Sì, ma quali tempi? Può essere quello della peggiore crisi che il Paese abbia vissuto dal dopoguerra il momento migliore per affrontare il tema della flessibilità abbattendo definitivamente il totem dell’articolo 18? «Non abbiamo scelta — è la risposta di Bonanni —. Ma dobbiamo agire con più accortezza. Purtroppo la legge Fornero ci ha portati indietro. Quello che non si può fare oggi è affrontare questi temi senza fare nel contempo una buona economia. I governi fin qui hanno pensato che l’occupazione si crei cambiando le regole del lavoro. Ma i fatti dimostrano che ciò non basta, che bisogna creare sviluppo prima di tutto. Perciò non accetteremo ulteriori discussioni senza che questi due binari procedano insieme».

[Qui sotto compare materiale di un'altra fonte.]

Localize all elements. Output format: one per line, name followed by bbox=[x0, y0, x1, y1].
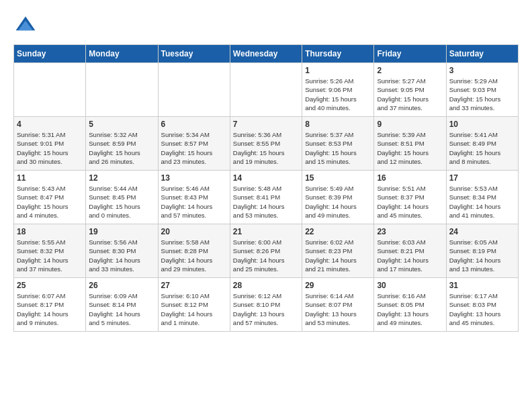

L’allusione, neanche troppo velata, è alla cocente delusione della legge di Stabilità che ha mancato l’obiettivo di tagliare coraggiosamente il cuneo fiscale per far ripartire la domanda. «Anche se la creazione del fondo, pur con qualche contraddizione nel testo, è sicuramente un fatto positivo, frutto della mobilitazione del sindacati», dice Bonanni, non citando mai Letta, cui lo lega un rapporto di anni e una radice culturale comune, ma è a lui che pensa quando sollecita una «buona economia», come una sorta di promessa ancora pendente.
Il dibattito su come cambiare il lavoro intanto però è partito con la firma del neosegretario del Pd, Matteo Renzi: «Chiunque proponga maggiore flessibilità in cambio di maggiori salari, noi lo sosteniamo», dice il segretario della Cisl, mostrando un approccio laico che gli è consueto. «Bisogna combattere il freno posto da chi difende rendite di ogni tipo, che è lo stesso che ha affossato la legge di Stabilità. Perciò sono proprio le forze politiche nuove o rinnovate i migliori interlocutori di un sindacato che ideologico non è».
E se Renzi finisse vittima di una guerra sotterranea con la Cgil? «No, semmai io penso che Renzi stia riportando il Pd a quello dell’origine, quello di Walter Veltroni che non faceva guerre di religione ma dialogava pragmaticamente con tutti senza pregiudizi, cercandosi interlocutori moderni. Con lui mi sono trovato più a mio agio. Certo, lui non si sognava di entrare nelle dinamiche dei sindacati come io penso sia giusto, per un sindacato, non entrare in quelle politiche».
Eppure è difficile non notare che tra Letta e Renzi, ad esempio, ci sia al di là della proclamata collaborazione anche una competizione che può essere virtuosa oppure viziosa. «Scommetto che sarà virtuosa — azzarda Bonanni —: Letta e Renzi sono moderni. Possiamo dirci fortunati perché se ci sarà sfida, sarà per innovare». Bonanni non chiude nessuna porta insomma, sapendo che il cammino per la riforma sarà impervio.
Nel merito è d’accordo con Renzi «quando dice di vincolare la cassa integrazione alla formazione» mentre trova «sbagliato intervenire per legge sulla rappresentanza: stiamo chiudendo l’accordo attuativo con le imprese. Basta e avanza». Poi c’è da affrontare il tabù dell’articolo 18: «È il momento di andare alla sostanza: l’articolo 18 oggi è ampiamente disapplicato grazie alla giungla di contratti precari che va disboscata, a cominciare dalla piaga delle finte partite Iva, transitando verso un contratto unico che gradualmente si trasformi in un tempo indeterminato. Eviterei di farne una discussione estetica».